Aku menarik napas panjang-panjang. Anak itu mulai lagi beraksi dengan tindakannya yang bisa bikin gila! Untung Papanya kaya. Kalau tidak, mungkin mereka di sana perlu mengganti gelas dan piring kaca dengan plastik.
Sabar! Sabar! Sabar!
Amarahku kutahan-tahan. Kalau tidak mengingat tugasku sebagai baby-sitter-nya, pasti dia sudah kulempar ke bak sampah muka rumah! Bayangkan, kemarin dia datang bermanis-manis kepadaku. Katanya ingin kenalan. Lalu dengan tengilnya dia bersalaman denganku. Tapi… ya, Tuhan. Anak itu mengangsurkan seekor kecoak mati. Ke tanganku. Tentu saja aku menjerit kaget.
“Aduh… Yaya!” Ada teriakan nyaring lagi. Dari dalam rumah. Pasti dari dapur.
“Bukan Yaya yang mecahinnya, Bik Sum,” sangkal Yaya, sama sekali tidak menyiratkan penyesalan.
“Jadi siapa?”
“Tauk.”
“Pasti kamu.”
“Bukan.”
“Nggak mungkin bisa jatuh sendiri.”
Prang!
“Eit… ka-kamu…!”
“Nah, ini baru Yaya yang mecahin.” Dengan entengnya Yaya ngomong begitu. “Tadi, mungkin Rino yang melakukannya.”
Kembali kutarik napas panjang-panjang. Ah, kalau bukan keadaan kami yang mendesak butuh uang, tentu aku tidak akan menjadi pengasuh anak gila itu. Kubatalkan saja. Minggat. Angkat kaki. Angkat koper. Habis perkara.
Tapi setiap mengingat Ayah, dan juga kepercayaan yang telah diberikan oleh Pak Tio kepadaku, maka urunglah niatku untuk kabur.
***
Sabtu, 13 Juli 1996
Aku mulai terbiasa dan merasa kebal menghadapi kenakalan Yaya.

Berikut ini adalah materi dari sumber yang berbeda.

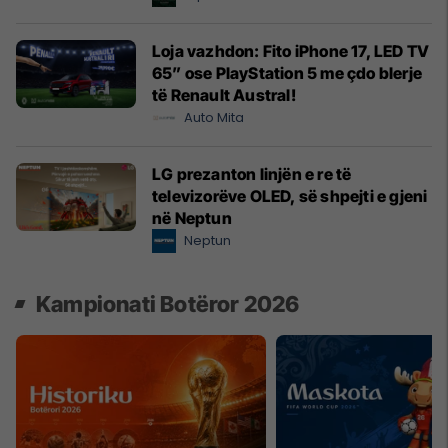
Loja vazhdon: Fito iPhone 17, LED TV
65” ose PlayStation 5 me çdo blerje
të Renault Austral!
Auto Mita
LG prezanton linjën e re të
televizorëve OLED, së shpejti e gjeni
në Neptun
Neptun
Kampionati Botëror 2026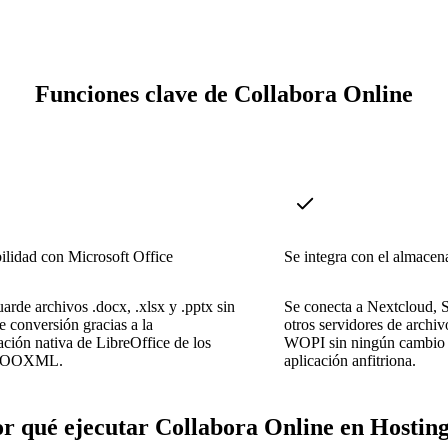
Funciones clave de Collabora Online
lidad con Microsoft Office
Se integra con el almacen
arde archivos .docx, .xlsx y .pptx sin
Se conecta a Nextcloud, S
e conversión gracias a la
otros servidores de archi
ación nativa de LibreOffice de los
WOPI sin ningún cambio 
s OOXML.
aplicación anfitriona.
r qué ejecutar Collabora Online en Hostin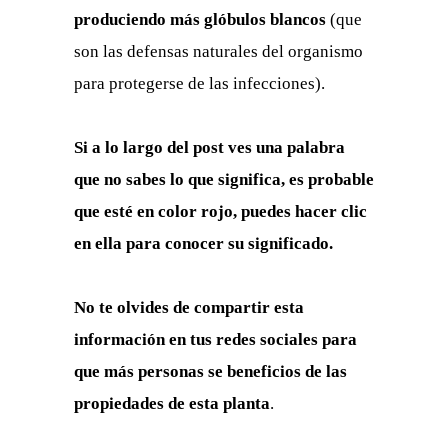
produciendo más glóbulos blancos
(que
son las defensas naturales del organismo
para protegerse de las infecciones).
Si a lo largo del post ves una palabra
que no sabes lo que significa, es probable
que esté en color rojo, puedes hacer clic
en ella para conocer su significado.
No te olvides de compartir esta
información en tus redes sociales para
que más personas se beneficios de las
propiedades de esta planta
.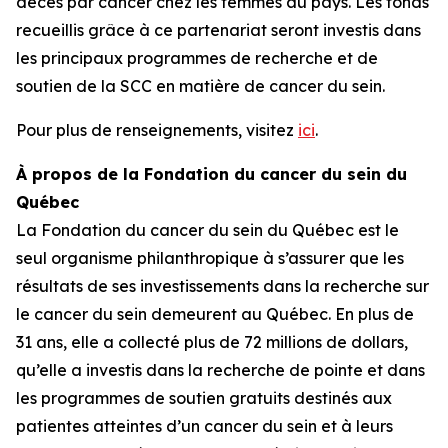
décès par cancer chez les femmes au pays. Les fonds
recueillis grâce à ce partenariat seront investis dans
les principaux programmes de recherche et de
soutien de la SCC en matière de cancer du sein.
Pour plus de renseignements, visitez
ici
.
À propos de la Fondation du cancer du sein du
Québec
La Fondation du cancer du sein du Québec est le
seul organisme philanthropique à s’assurer que les
résultats de ses investissements dans la recherche sur
le cancer du sein demeurent au Québec. En plus de
31 ans, elle a collecté plus de 72 millions de dollars,
qu’elle a investis dans la recherche de pointe et dans
les programmes de soutien gratuits destinés aux
patientes atteintes d’un cancer du sein et à leurs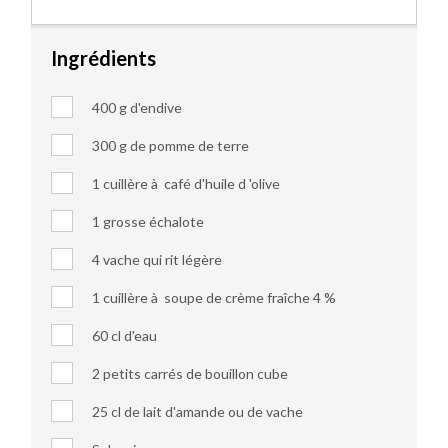
Ingrédients
400 g d'endive
300 g de pomme de terre
1 cuillère à café d'huile d 'olive
1 grosse échalote
4 vache qui rit légère
1 cuillère à soupe de crème fraîche 4 %
60 cl d'eau
2 petits carrés de bouillon cube
25 cl de lait d'amande ou de vache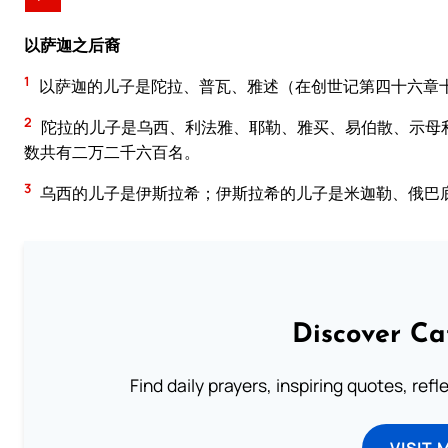
以萨迦之后裔
1
以萨迦的儿子是陀拉、普瓦、雅述（在创世记第四十六章
2
陀拉的儿子是乌西、利法雅、耶勒、雅买、易伯散、示母
数共有二万二千六百名。
3
乌西的儿子是伊斯拉希；伊斯拉希的儿子是米迦勒、俄巴
Discover Ca
Find daily prayers, inspiring quotes, ref
VISIT 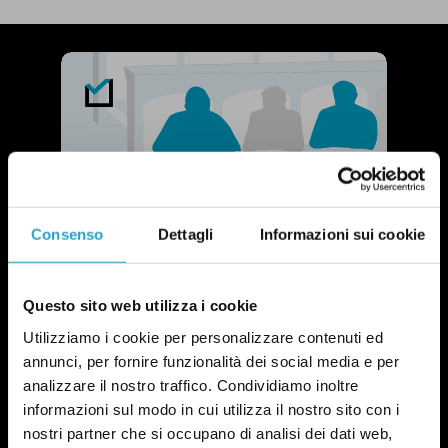
Consenso
Dettagli
Informazioni sui cookie
Questo sito web utilizza i cookie
Utilizziamo i cookie per personalizzare contenuti ed
annunci, per fornire funzionalità dei social media e per
analizzare il nostro traffico. Condividiamo inoltre
informazioni sul modo in cui utilizza il nostro sito con i
NEWSLETTER
nostri partner che si occupano di analisi dei dati web,
POLITICA DI UN CERTO GENERE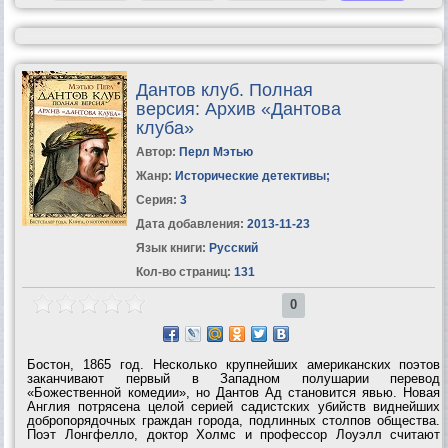
Дантов клуб. Полная
версия: Архив «Дантова
клуба»
Автор:
Перл Мэтью
Жанр:
Исторические детективы
;
Серия:
3
Дата добавления:
2013-11-23
Язык книги:
Русский
Кол-во страниц:
131
0
Бостон, 1865 год. Несколько крупнейших американских поэтов
заканчивают первый в Западном полушарии перевод
«Божественной комедии», но Дантов Ад становится явью. Новая
Англия потрясена целой серией садистских убийств виднейших
добропорядочных граждан города, подлинных столпов общества.
Поэт Лонгфелло, доктор Холмс и профессор Лоуэлл считают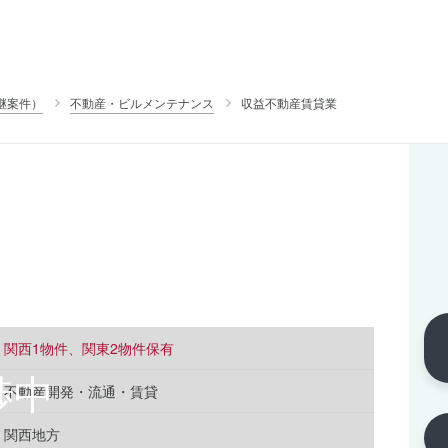
継案件）
不動産・ビルメンテナンス
収益不動産賃貸業
関西1物件、関東2物件保有
不動産開発・流通・賃貸
関西地方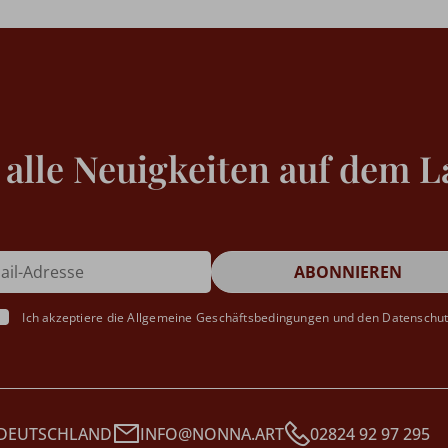
 alle Neuigkeiten auf dem L
Ich akzeptiere die
Allgemeine Geschäftsbedingungen
und den
Datenschu
 DEUTSCHLAND
INFO@NONNA.ART
02824 92 97 295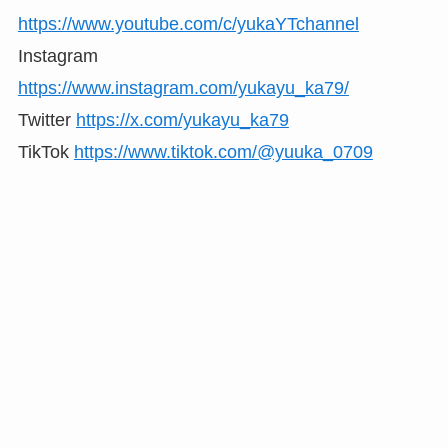
https://www.youtube.com/c/yukaYTchannel
Instagram
https://www.instagram.com/yukayu_ka79/
Twitter
https://x.com/yukayu_ka79
TikTok
https://www.tiktok.com/@yuuka_0709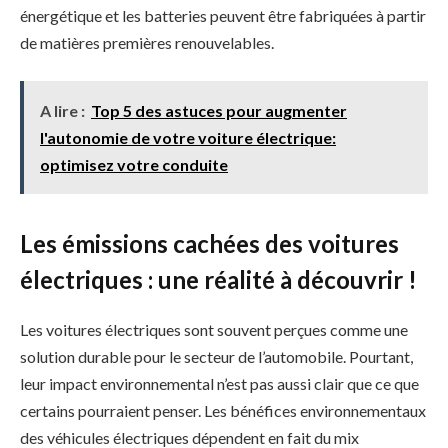
énergétique et les batteries peuvent être fabriquées à partir
de matières premières renouvelables.
A lire :
Top 5 des astuces pour augmenter
l'autonomie de votre voiture électrique:
optimisez votre conduite
Les émissions cachées des voitures
électriques : une réalité à découvrir !
Les voitures électriques sont souvent perçues comme une
solution durable pour le secteur de l’automobile. Pourtant,
leur impact environnemental n’est pas aussi clair que ce que
certains pourraient penser. Les bénéfices environnementaux
des véhicules électriques dépendent en fait du mix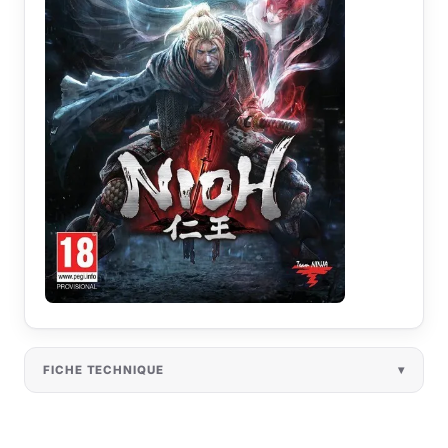
FICHE TECHNIQUE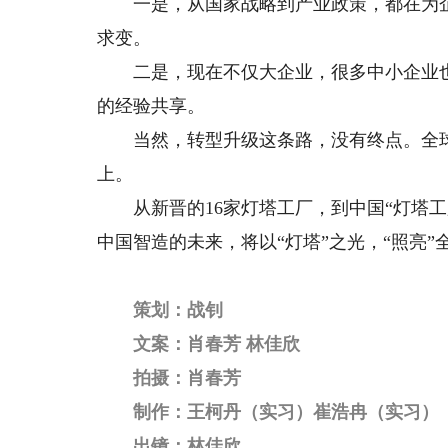
一是，从国家战略到产业政策，都在为企
求变。
二是，现在不仅大企业，很多中小企业也
的经验共享。
当然，转型升级这条路，没有终点。全球
上。
从新晋的16家灯塔工厂，到中国“灯塔工厂
中国智造的未来，将以“灯塔”之光，“照亮”
策划：战钊
文案：肖春芳 林佳欣
拍摄：肖春芳
制作：王柯丹（实习）崔浩冉（实习）
出镜：林佳欣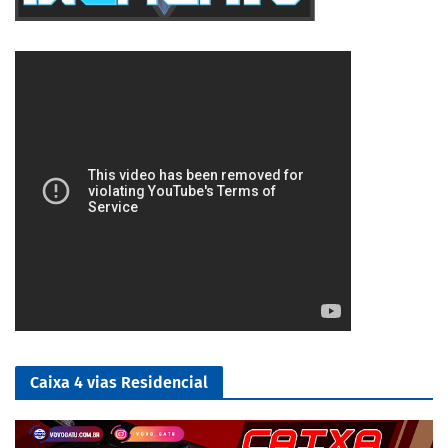
5/5
Caixa 4 vias Residencial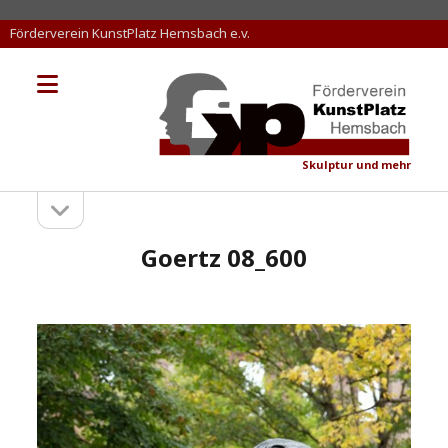
Förderverein KunstPlatz Hemsbach e.v.
Menü
KunstPlatz
öffnen
Hemsbach
Skulptur und mehr
Seitenleiste
Sidebar
öffnen
Goertz 08_600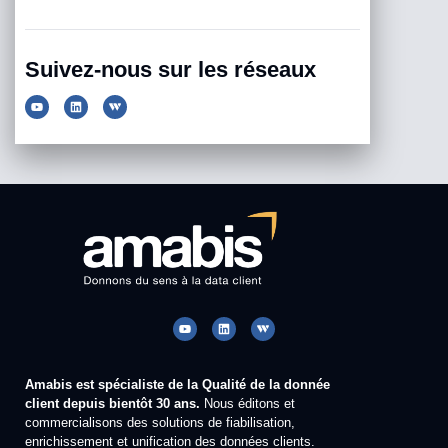
Suivez-nous sur les réseaux
Amabis est spécialiste de la Qualité de la donnée
client depuis bientôt 30 ans.
Nous éditons et
commercialisons des solutions de fiabilisation,
enrichissement et unification des données clients.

Bunyi gelas dan piring pecah seperti irama lagu di gendang telingaku. Kuusulkan kepada Mang Iping, yang ngurus bagian keperluan rumah tangga, untuk ngeborong seluruh gelas dan piring yang dijual di semua toko pecah-belah. Biar anak itu puas sampai mati mecahin gelas dan piring!
Dan hari ini si Badung itu merengek terus agar diajak jalan-jalan ke mall. Sebetulnya itu kewajiban Papanya. Tapi lelaki separo baya itu tidak bisa karena dia ada rapat mendadak di kantor. Rupanya setan kecil itu menuntut. Mau tidak mau akulah yang harus mengantarnya.
Dengan setengah hati akhirnya kubawa dia jalan-jalan tahu kemana dia suka. Kami makan dulu di KFC. Lalu dia minta es-krim di Sweensen’s. Lantas permen cokelat. Boneka. Gambar susun Donal Bebek. Pensil warna. Buku gambar. Dan terakhir dia merajuk minta dibelikan ikan hias, aku lantas bilang bayarnya pakai uang hasil ‘ngejual kamu’ di panti asuhan. Dia takut. Diam. Tidak macam-macam lagi.
“Kak Ika….”
“Ada apa?” tanyaku agak jengkel. Suaraku terdengar ketus. Kupegang tangannya, mengangkat tubuhnya sedikit saat menaiki eskalator naik mall.